Hier ein par Hinweise:
- in den Weißen Streifen unter dem Banner will ich was reinschreiben
- Die menüs will ich auch noch einzelln beschriften (später mit html)
- Der "Babe" Kasten soll sich dem ganzen design anpassen, also über das ganze Design strecken
- Da wo der Inhalt stehen soll, das soll natürlich auch "mitwachsen" 
Ich hoffe, ich habs deutlich genug erklärt.
Am besten währe es, denke ich, wenn jemand die Linien einzeichnen würde, an denen ich slicen muss.
Ich hab nämlich kein Plan


----------



## Thomas Lindner (15. Dezember 2003)

und wir haben keinen Dateianhang!


----------



## Xeal87 (15. Dezember 2003)

ups..
hier der link: http://web21.p15143113.pureserver.info/teampride/final/design.jpg


----------



## Thomas Lindner (15. Dezember 2003)

So, die Linien sind jetzt nicht "gerade" aber sollten Dir zeigen, wie ich slicen würde - ohne Gewähr-.


----------



## Neurodeamon (15. Dezember 2003)

Wobei man Slices, die einen sich wiederholenden Teil haben, verkleinern könnte.
Mit CSS kann man dann die kleine Grafik als Hintergrund setzen, der sich wiederholt.
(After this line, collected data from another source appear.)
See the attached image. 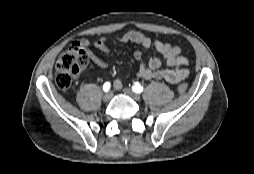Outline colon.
Wrapping results in <instances>:
<instances>
[{"label":"colon","instance_id":"colon-1","mask_svg":"<svg viewBox=\"0 0 254 174\" xmlns=\"http://www.w3.org/2000/svg\"><path fill=\"white\" fill-rule=\"evenodd\" d=\"M89 62V54L87 50L79 43H72L59 56L54 73V81L60 89H67L71 86L73 78L78 74ZM187 84L181 83L178 90L181 93L187 91Z\"/></svg>","mask_w":254,"mask_h":174}]
</instances>
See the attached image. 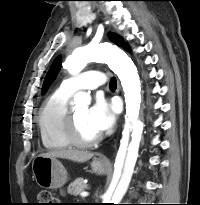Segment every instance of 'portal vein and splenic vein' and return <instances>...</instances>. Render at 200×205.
Wrapping results in <instances>:
<instances>
[{
  "mask_svg": "<svg viewBox=\"0 0 200 205\" xmlns=\"http://www.w3.org/2000/svg\"><path fill=\"white\" fill-rule=\"evenodd\" d=\"M88 195H89V193L86 192V191H83V192L80 193L81 197H87Z\"/></svg>",
  "mask_w": 200,
  "mask_h": 205,
  "instance_id": "1",
  "label": "portal vein and splenic vein"
}]
</instances>
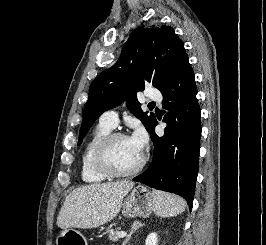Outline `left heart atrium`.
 <instances>
[{
	"mask_svg": "<svg viewBox=\"0 0 266 245\" xmlns=\"http://www.w3.org/2000/svg\"><path fill=\"white\" fill-rule=\"evenodd\" d=\"M128 140L133 149L141 154L146 144V135L144 131L141 128H135L133 133L128 137Z\"/></svg>",
	"mask_w": 266,
	"mask_h": 245,
	"instance_id": "obj_1",
	"label": "left heart atrium"
}]
</instances>
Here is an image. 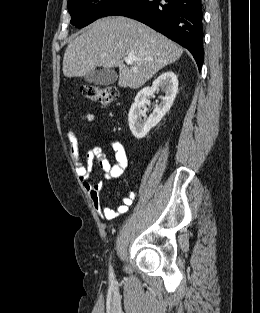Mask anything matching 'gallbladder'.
<instances>
[{
	"instance_id": "bac80fb5",
	"label": "gallbladder",
	"mask_w": 260,
	"mask_h": 313,
	"mask_svg": "<svg viewBox=\"0 0 260 313\" xmlns=\"http://www.w3.org/2000/svg\"><path fill=\"white\" fill-rule=\"evenodd\" d=\"M117 73L113 69L94 70L84 76L85 81L100 86L113 84L117 80Z\"/></svg>"
}]
</instances>
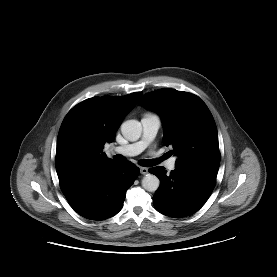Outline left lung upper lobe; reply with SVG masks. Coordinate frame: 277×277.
Returning a JSON list of instances; mask_svg holds the SVG:
<instances>
[{
  "label": "left lung upper lobe",
  "mask_w": 277,
  "mask_h": 277,
  "mask_svg": "<svg viewBox=\"0 0 277 277\" xmlns=\"http://www.w3.org/2000/svg\"><path fill=\"white\" fill-rule=\"evenodd\" d=\"M139 105L161 116L163 142L174 147L176 168H219L217 128L202 99L188 92L159 89L145 94Z\"/></svg>",
  "instance_id": "1"
}]
</instances>
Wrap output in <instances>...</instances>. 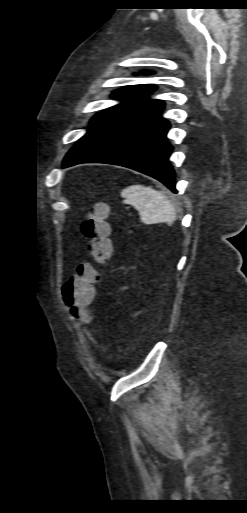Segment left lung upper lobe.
<instances>
[{
  "mask_svg": "<svg viewBox=\"0 0 247 513\" xmlns=\"http://www.w3.org/2000/svg\"><path fill=\"white\" fill-rule=\"evenodd\" d=\"M150 73V72H147ZM157 87L152 85H136V86H128L123 89L117 90L113 93V97L120 100L121 103L118 105H115L113 107H110L99 114H97L92 121L96 120L98 117L115 110L121 106L127 105L129 103H132L136 101L137 99L153 92L156 90Z\"/></svg>",
  "mask_w": 247,
  "mask_h": 513,
  "instance_id": "1",
  "label": "left lung upper lobe"
}]
</instances>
Damit kann man die Ladezeiten drastisch verkürzen.

Bsp: Dateianhang

oder einen meiner eigenen Entwürfe anschauen.


----------



## Xeal87 (16. Dezember 2003)

Hm...
@ Thomas Lindner: Ich glaube du vergisst, dass die Content Tabelle sich anpassen soll, oder ? Die Babe tabelle übrigens auch.
Also wenn mich nicht alles täuscht kann sie das doch so wie du es gemacht hast nicht oder ?


----------



## Thomas Lindner (16. Dezember 2003)

Unter Berücjksichtigung des Tips von Neurodeamon kann Sie (die Tabelle) das sehr wohl. Man muß nur in einigen Tabelln mit festen in andern mit "flexiblen Maßen arbeiten.


----------



## Xeal87 (16. Dezember 2003)

?
das kapier ich net


----------